I want something that I can self host. I am perfectly OK with a single language ...

htrp · on March 8, 2023

Just download whisper ....

If you own a gpu use this one https://github.com/openai/whisper

If you don't own a gpu use this one https://github.com/ggerganov/whisper.cpp (this one is very very slow)

inconceivable · on March 8, 2023

whisperx also adds improved timestamping, closed captioning output, and beta diarization (speaker labeling) support. unfortunately it doesn't seem to support m4a out of the box but you can convert to mp3 (upgrade the sound lib dependency first) or wav with ffmpeg.

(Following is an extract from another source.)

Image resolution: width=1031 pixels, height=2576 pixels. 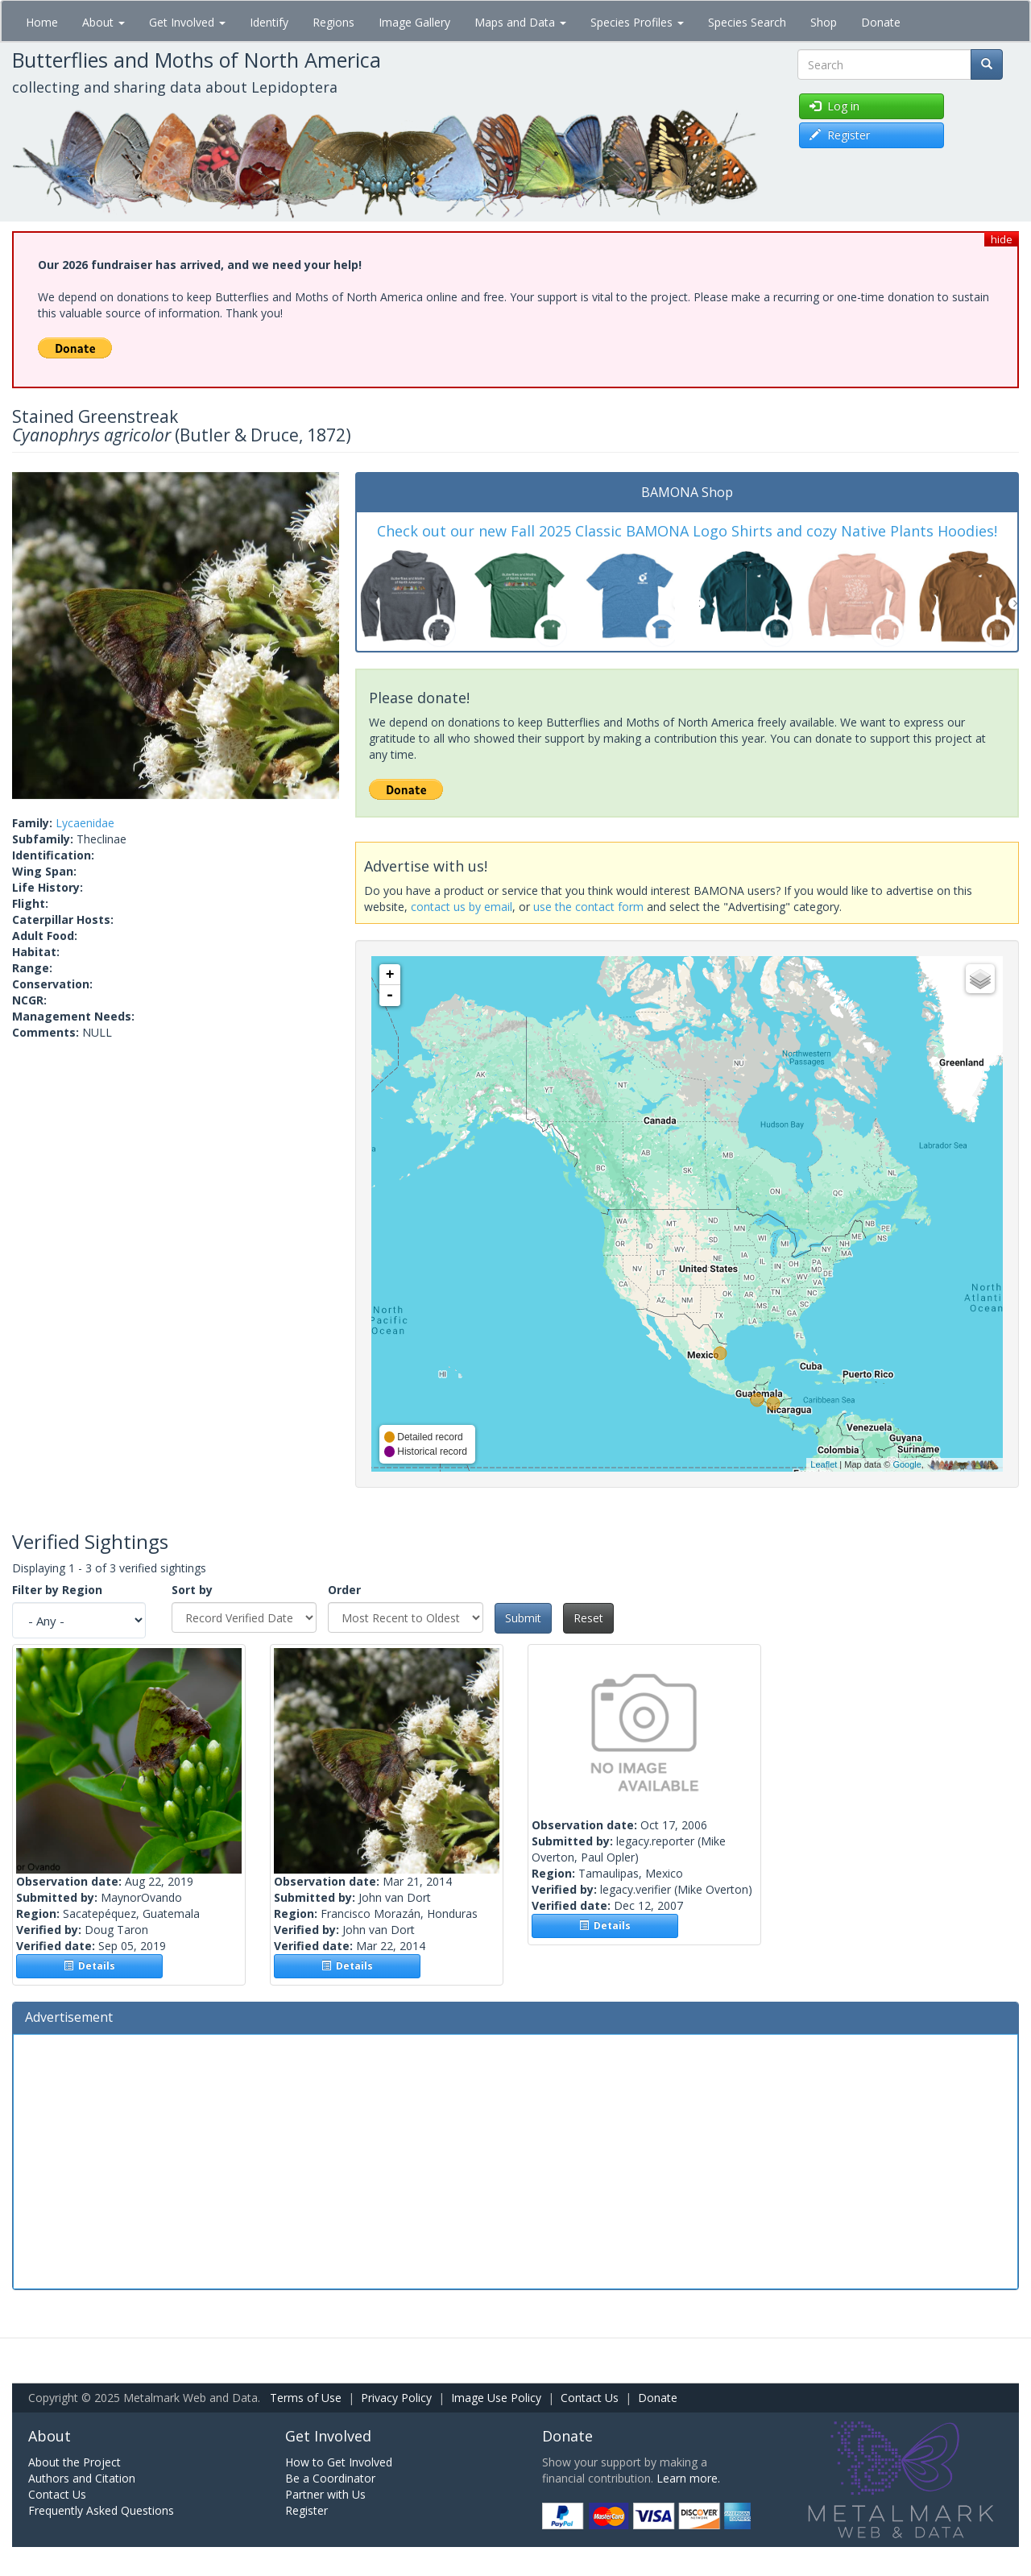 What do you see at coordinates (588, 906) in the screenshot?
I see `use the contact form` at bounding box center [588, 906].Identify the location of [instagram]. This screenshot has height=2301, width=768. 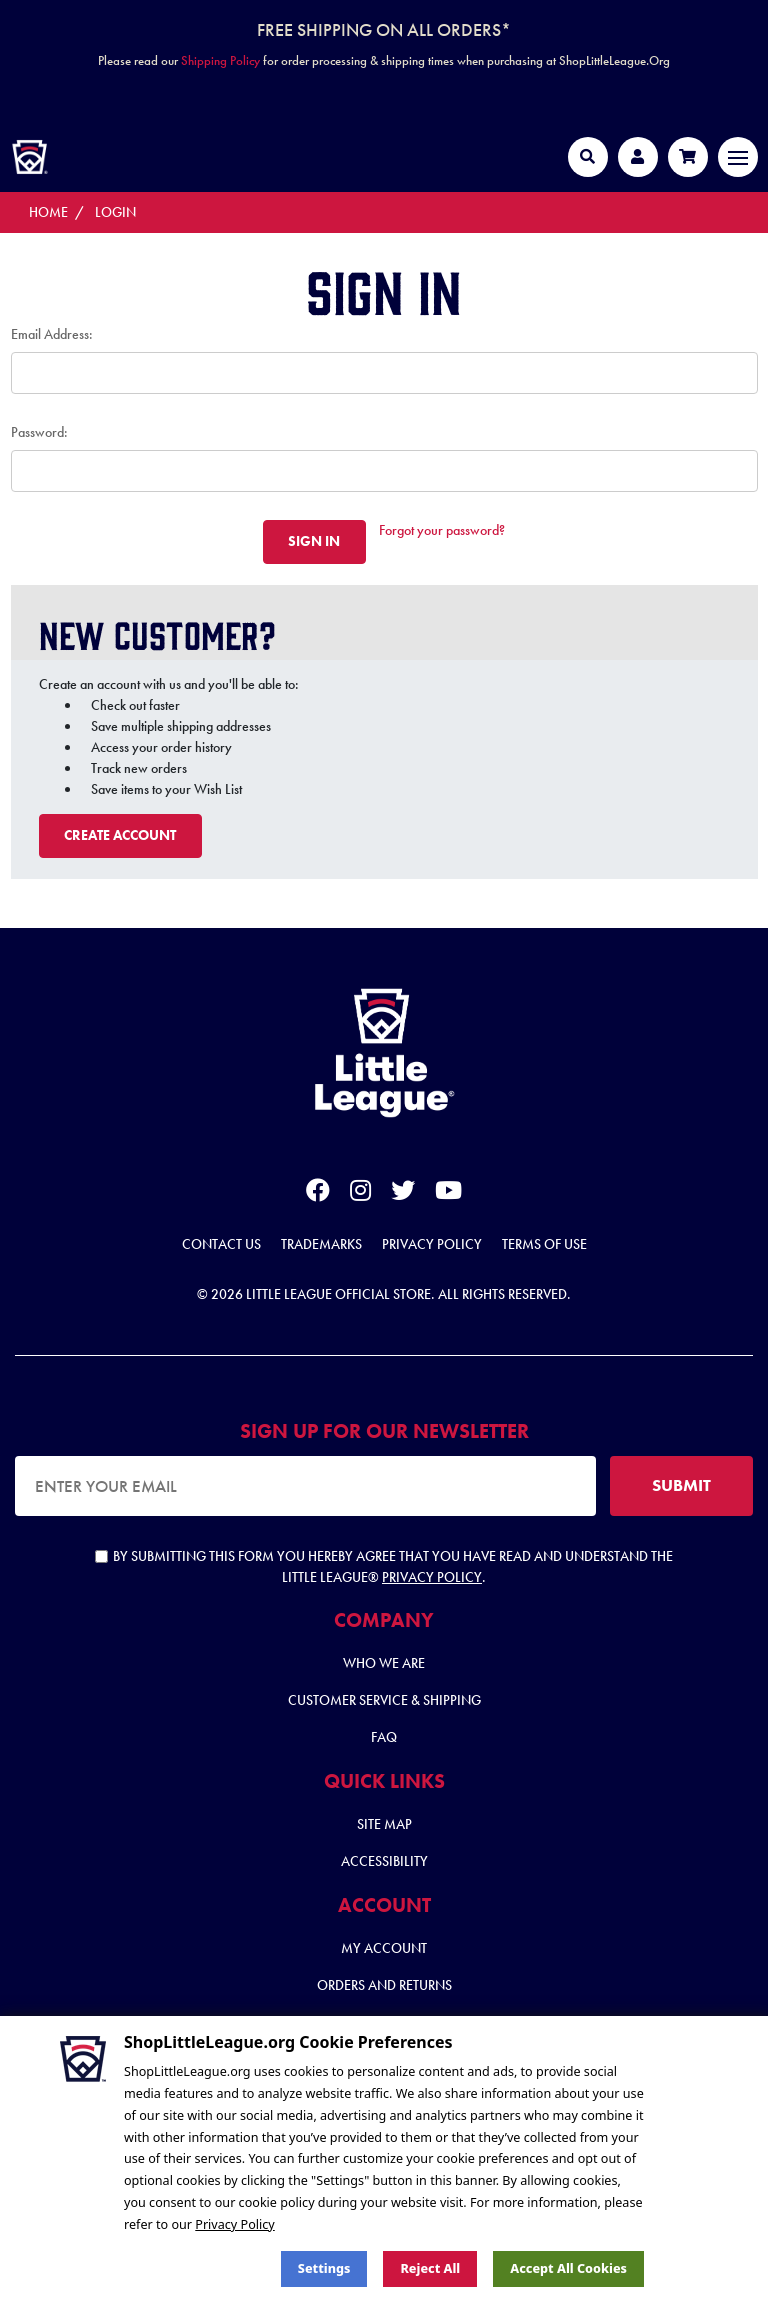
(360, 1194).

travisjungroth · on March 8, 2023

whisper.cpp is not universally very very slow. With an M1 Macbook and the medium model it's faster than real time. There may be some accuracy lost because it uses a different search method and if you choose to run a smaller model.

mpociot · on March 8, 2023

You mean without using the OpenAI API? This project is open source and on GitHub, so you can self-host this if you want!

kkielhofner · on March 8, 2023

You (essentially) need GPU but here you go:

https://github.com/ahmetoner/whisper-asr-webservice

For your requirements the medium.en model (max) should be satisfactory.

adgjlsfhk1 · on March 8, 2023

https://github.com/ggerganov/whisper.cpp makes it relatively feasible to run on CPU.

kkielhofner · on March 8, 2023

Yes but it doesn't provide an HTTP/whatever API - it's CLI.

OP said "self host" so I assumed they're looking for an implementation that provides an API endpoint.

It would be straightforward enough to create an API utilizing whisper.cpp but I'm not aware that such a thing exists.

Additionally, depending on requirements whisper.cpp is remarkably performant considering it's running on CPU but it's still nowhere near competitive with GPU implementations (for obvious reasons). Depending on expectations vs the GPU powered OpenAI Whisper endpoint it could be disappointing.

From the whisper.cpp benchmarks it's showing transcribing 3:24 of audio with whisper medium.en in 30 seconds (on an M1 Pro!!!) - which is (again) incredible considering. That's 6.8x real-time.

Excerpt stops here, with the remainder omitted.